Of course it’s not just the labels or PROs that can take advantage of negotiations done behind closed doors. Earlier this year, YouTube’s subscription streaming service was nearly discredited before it even launched, after the platform was accused of bullying smaller labels into signing below-market deals. YouTube even threatened to remove these independent artists from its free video service if they didn’t agree to the new subscription service’s lousy terms.
In turn, by breaking free from judicially-mandated rates, platforms like SiriusXM would not be required to pay the same amount to every artist, thus allowing them to license small-time acts at bargain prices while saving the significant cash for superstars like Taylor Swift or Katy Perry. Don’t believe me? Spotify already does this, paying artists who make up a greater share of total streams a higher per-stream rate.
To be fair, SoundExchange has its own set of problems. Singer-songwriter Ari Herstand describes a nightmarish experience he had with the group, which he claims was only paying him royalties on around one-tenth of the songs for which he was owed. Their customer service team was so abysmal that he had to track down the company’s VP of Communications at a music industry conference in search for answers. After all that, she cancelled her meeting with Herstand at the last minute.

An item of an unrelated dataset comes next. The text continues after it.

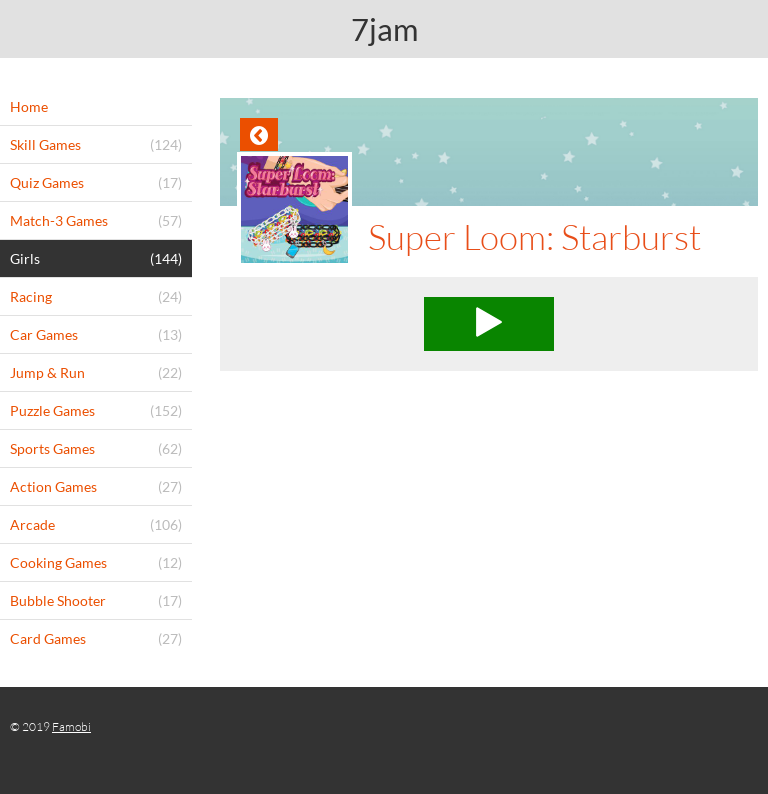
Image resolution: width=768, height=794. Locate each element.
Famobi (71, 726)
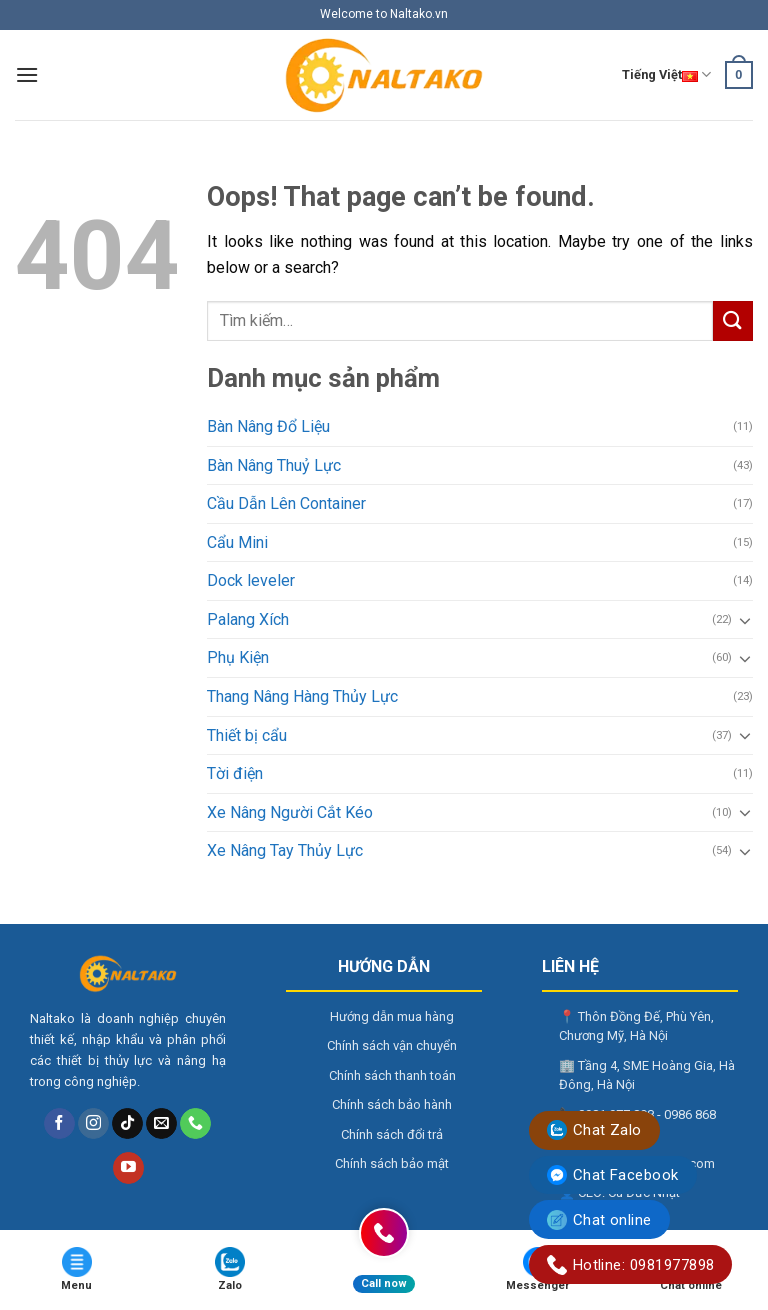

But despite SoundExchange’s flaws, direct licensing deals could ultimately prove much worse for artists. When royalty negotiations between labels and tech platforms are pushed into the shadows, as opposed to the imperfect yet transparent rates paid by SoundExchange, it gives labels and platforms alike an opportunity to skim even more from an industry that’s been cut in half since 2000. And almost without fail, the people who end up losing money to line the pockets of these shady dealmakers are the artists creating all this great music.